What comes back must be the data itself, retyped exactly.
[Task inputs — start]
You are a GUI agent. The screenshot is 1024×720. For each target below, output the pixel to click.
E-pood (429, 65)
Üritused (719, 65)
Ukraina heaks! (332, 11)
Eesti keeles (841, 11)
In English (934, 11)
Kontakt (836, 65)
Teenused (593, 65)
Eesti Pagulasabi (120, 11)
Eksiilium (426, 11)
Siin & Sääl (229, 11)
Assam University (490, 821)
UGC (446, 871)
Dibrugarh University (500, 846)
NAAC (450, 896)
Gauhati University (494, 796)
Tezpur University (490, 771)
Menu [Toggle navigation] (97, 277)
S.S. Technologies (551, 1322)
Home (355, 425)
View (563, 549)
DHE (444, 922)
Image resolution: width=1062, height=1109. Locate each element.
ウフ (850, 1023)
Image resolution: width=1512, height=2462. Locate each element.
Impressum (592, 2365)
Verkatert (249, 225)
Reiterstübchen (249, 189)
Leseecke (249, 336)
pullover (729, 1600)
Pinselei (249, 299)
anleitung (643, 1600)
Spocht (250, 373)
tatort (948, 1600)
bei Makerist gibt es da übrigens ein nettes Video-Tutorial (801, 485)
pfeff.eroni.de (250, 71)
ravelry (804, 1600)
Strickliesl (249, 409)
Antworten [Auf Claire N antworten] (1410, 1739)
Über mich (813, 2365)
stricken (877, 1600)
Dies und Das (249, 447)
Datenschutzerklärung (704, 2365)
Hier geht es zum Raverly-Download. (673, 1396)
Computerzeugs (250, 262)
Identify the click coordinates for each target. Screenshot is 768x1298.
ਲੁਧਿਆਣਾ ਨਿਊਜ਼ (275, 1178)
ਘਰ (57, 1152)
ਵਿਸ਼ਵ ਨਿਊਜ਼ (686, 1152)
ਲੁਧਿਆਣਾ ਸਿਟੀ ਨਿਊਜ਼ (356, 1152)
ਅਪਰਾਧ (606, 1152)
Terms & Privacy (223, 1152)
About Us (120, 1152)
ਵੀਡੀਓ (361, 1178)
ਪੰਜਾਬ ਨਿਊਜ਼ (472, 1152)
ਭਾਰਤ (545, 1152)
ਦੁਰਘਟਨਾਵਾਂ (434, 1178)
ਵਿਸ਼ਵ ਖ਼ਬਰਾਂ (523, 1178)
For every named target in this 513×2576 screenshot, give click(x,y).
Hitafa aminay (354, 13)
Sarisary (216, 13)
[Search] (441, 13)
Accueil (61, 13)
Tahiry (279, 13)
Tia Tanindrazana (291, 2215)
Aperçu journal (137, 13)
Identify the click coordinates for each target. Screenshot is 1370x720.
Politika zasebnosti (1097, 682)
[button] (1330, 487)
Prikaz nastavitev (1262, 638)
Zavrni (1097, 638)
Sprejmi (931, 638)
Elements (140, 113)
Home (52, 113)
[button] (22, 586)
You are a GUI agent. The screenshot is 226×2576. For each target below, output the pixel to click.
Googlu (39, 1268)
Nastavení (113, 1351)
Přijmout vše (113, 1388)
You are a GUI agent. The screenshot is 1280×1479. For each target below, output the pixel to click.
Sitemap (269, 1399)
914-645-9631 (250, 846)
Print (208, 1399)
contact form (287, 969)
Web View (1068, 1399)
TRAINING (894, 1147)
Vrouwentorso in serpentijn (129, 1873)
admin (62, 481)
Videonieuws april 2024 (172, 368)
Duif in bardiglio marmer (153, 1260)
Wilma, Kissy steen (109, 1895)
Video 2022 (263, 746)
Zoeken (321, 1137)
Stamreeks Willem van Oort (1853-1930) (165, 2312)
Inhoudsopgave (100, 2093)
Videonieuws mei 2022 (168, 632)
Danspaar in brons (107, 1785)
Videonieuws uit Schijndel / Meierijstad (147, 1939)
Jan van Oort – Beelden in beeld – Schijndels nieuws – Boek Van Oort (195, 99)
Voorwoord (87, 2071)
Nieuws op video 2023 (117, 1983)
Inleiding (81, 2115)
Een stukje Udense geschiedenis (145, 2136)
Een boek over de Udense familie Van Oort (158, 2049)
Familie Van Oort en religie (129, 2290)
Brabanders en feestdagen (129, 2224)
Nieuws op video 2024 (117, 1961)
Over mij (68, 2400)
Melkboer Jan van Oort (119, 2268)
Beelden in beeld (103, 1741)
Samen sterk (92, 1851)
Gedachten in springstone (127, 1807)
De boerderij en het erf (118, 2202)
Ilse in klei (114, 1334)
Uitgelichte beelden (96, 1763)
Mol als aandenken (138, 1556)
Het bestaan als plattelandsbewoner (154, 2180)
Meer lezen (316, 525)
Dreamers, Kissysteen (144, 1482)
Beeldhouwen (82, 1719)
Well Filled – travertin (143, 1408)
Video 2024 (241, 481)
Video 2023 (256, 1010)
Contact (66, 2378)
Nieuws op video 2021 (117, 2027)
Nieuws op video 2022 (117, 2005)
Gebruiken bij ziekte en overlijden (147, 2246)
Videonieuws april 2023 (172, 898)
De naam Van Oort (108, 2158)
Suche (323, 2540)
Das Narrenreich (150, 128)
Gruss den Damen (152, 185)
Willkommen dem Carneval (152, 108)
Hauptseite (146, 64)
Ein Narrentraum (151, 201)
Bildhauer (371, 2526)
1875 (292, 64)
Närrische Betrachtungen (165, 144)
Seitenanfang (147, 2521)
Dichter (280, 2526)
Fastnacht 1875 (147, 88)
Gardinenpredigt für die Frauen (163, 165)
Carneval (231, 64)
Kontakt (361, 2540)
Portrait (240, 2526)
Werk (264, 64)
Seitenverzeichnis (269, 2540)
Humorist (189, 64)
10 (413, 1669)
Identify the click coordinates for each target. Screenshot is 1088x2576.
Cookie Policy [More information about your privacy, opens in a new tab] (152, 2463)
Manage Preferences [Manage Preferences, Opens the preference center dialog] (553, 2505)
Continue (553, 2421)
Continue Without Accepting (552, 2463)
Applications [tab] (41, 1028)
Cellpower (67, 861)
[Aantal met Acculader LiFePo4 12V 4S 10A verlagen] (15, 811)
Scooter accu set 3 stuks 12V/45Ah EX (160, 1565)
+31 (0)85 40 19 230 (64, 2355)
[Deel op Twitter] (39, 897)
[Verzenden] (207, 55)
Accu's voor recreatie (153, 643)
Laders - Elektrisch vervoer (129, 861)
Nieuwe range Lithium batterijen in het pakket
[Task inputs — finish]
- Task response:
You are a GUI agent. The screenshot is 1024×720. For each target below, output the pixel to click.
E-pood (429, 65)
Üritused (719, 65)
Ukraina heaks! (332, 11)
Eesti keeles (841, 11)
In English (934, 11)
Kontakt (836, 65)
Teenused (593, 65)
Eesti Pagulasabi (120, 11)
Eksiilium (426, 11)
Siin & Sääl (229, 11)
Assam University (490, 821)
UGC (446, 871)
Dibrugarh University (500, 846)
NAAC (450, 896)
Gauhati University (494, 796)
Tezpur University (490, 771)
Menu [Toggle navigation] (97, 277)
S.S. Technologies (551, 1322)
Home (355, 425)
View (563, 549)
DHE (444, 922)
Image resolution: width=1062, height=1109. Locate each element.
ウフ (850, 1023)
Image resolution: width=1512, height=2462. Locate each element.
Impressum (592, 2365)
Verkatert (249, 225)
Reiterstübchen (249, 189)
Leseecke (249, 336)
pullover (729, 1600)
Pinselei (249, 299)
anleitung (643, 1600)
Spocht (250, 373)
tatort (948, 1600)
bei Makerist gibt es da übrigens ein nettes Video-Tutorial (801, 485)
pfeff.eroni.de (250, 71)
ravelry (804, 1600)
Strickliesl (249, 409)
Antworten [Auf Claire N antworten] (1410, 1739)
Über mich (813, 2365)
stricken (877, 1600)
Dies und Das (249, 447)
Datenschutzerklärung (704, 2365)
Hier geht es zum Raverly-Download. (673, 1396)
Computerzeugs (250, 262)
Identify the click coordinates for each target. Screenshot is 768x1298.
ਲੁਧਿਆਣਾ ਨਿਊਜ਼ (275, 1178)
ਘਰ (57, 1152)
ਵਿਸ਼ਵ ਨਿਊਜ਼ (686, 1152)
ਲੁਧਿਆਣਾ ਸਿਟੀ ਨਿਊਜ਼ (356, 1152)
ਅਪਰਾਧ (606, 1152)
Terms & Privacy (223, 1152)
About Us (120, 1152)
ਵੀਡੀਓ (361, 1178)
ਪੰਜਾਬ ਨਿਊਜ਼ (472, 1152)
ਭਾਰਤ (545, 1152)
ਦੁਰਘਟਨਾਵਾਂ (434, 1178)
ਵਿਸ਼ਵ ਖ਼ਬਰਾਂ (523, 1178)
For every named target in this 513×2576 screenshot, give click(x,y).
Hitafa aminay (354, 13)
Sarisary (216, 13)
[Search] (441, 13)
Accueil (61, 13)
Tahiry (279, 13)
Tia Tanindrazana (291, 2215)
Aperçu journal (137, 13)
Identify the click coordinates for each target. Screenshot is 1370x720.
Politika zasebnosti (1097, 682)
[button] (1330, 487)
Prikaz nastavitev (1262, 638)
Zavrni (1097, 638)
Sprejmi (931, 638)
Elements (140, 113)
Home (52, 113)
[button] (22, 586)
You are a GUI agent. The screenshot is 226×2576. For each target below, output the pixel to click.
Googlu (39, 1268)
Nastavení (113, 1351)
Přijmout vše (113, 1388)
You are a GUI agent. The screenshot is 1280×1479. For each target below, output the pixel to click.
Sitemap (269, 1399)
914-645-9631 (250, 846)
Print (208, 1399)
contact form (287, 969)
Web View (1068, 1399)
TRAINING (894, 1147)
Vrouwentorso in serpentijn (129, 1873)
admin (62, 481)
Videonieuws april 2024 (172, 368)
Duif in bardiglio marmer (153, 1260)
Wilma, Kissy steen (109, 1895)
Video 2022 (263, 746)
Zoeken (321, 1137)
Stamreeks Willem van Oort (1853-1930) (165, 2312)
Inhoudsopgave (100, 2093)
Videonieuws mei 2022 (168, 632)
Danspaar in brons (107, 1785)
Videonieuws uit Schijndel / Meierijstad (147, 1939)
Jan van Oort – Beelden in beeld – Schijndels nieuws – Boek Van Oort (195, 99)
Voorwoord (87, 2071)
Nieuws op video 2023 (117, 1983)
Inleiding (81, 2115)
Een stukje Udense geschiedenis (145, 2136)
Een boek over de Udense familie Van Oort (158, 2049)
Familie Van Oort en religie (129, 2290)
Brabanders en feestdagen (129, 2224)
Nieuws op video 2024 (117, 1961)
Over mij (68, 2400)
Melkboer Jan van Oort (119, 2268)
Beelden in beeld (103, 1741)
Samen sterk (92, 1851)
Gedachten in springstone (127, 1807)
De boerderij en het erf (118, 2202)
Ilse in klei (114, 1334)
Uitgelichte beelden (96, 1763)
Mol als aandenken (138, 1556)
Het bestaan als plattelandsbewoner (154, 2180)
Meer lezen (316, 525)
Dreamers, Kissysteen (144, 1482)
Beeldhouwen (82, 1719)
Well Filled – travertin (143, 1408)
Video 2024 (241, 481)
Video 2023 (256, 1010)
Contact (66, 2378)
Nieuws op video 2021 (117, 2027)
Nieuws op video 2022 (117, 2005)
Gebruiken bij ziekte en overlijden (147, 2246)
Videonieuws april 2023 (172, 898)
De naam Van Oort (108, 2158)
Suche (323, 2540)
Das Narrenreich (150, 128)
Gruss den Damen (152, 185)
Willkommen dem Carneval (152, 108)
Hauptseite (146, 64)
Ein Narrentraum (151, 201)
Bildhauer (371, 2526)
1875 (292, 64)
Närrische Betrachtungen (165, 144)
Seitenanfang (147, 2521)
Dichter (280, 2526)
Fastnacht 1875 (147, 88)
Gardinenpredigt für die Frauen (163, 165)
Carneval (231, 64)
Kontakt (361, 2540)
Portrait (240, 2526)
Werk (264, 64)
Seitenverzeichnis (269, 2540)
Humorist (189, 64)
10 (413, 1669)
Identify the click coordinates for each target. Screenshot is 1088x2576.
Cookie Policy [More information about your privacy, opens in a new tab] (152, 2463)
Manage Preferences [Manage Preferences, Opens the preference center dialog] (553, 2505)
Continue (553, 2421)
Continue Without Accepting (552, 2463)
Applications [tab] (41, 1028)
Cellpower (67, 861)
[Aantal met Acculader LiFePo4 12V 4S 10A verlagen] (15, 811)
Scooter accu set 3 stuks 12V/45Ah EX (160, 1565)
+31 (0)85 40 19 230 (64, 2355)
[Deel op Twitter] (39, 897)
[Verzenden] (207, 55)
Accu's voor recreatie (153, 643)
Laders - Elektrisch vervoer (129, 861)
Nieuwe range Lithium batterijen in het pakket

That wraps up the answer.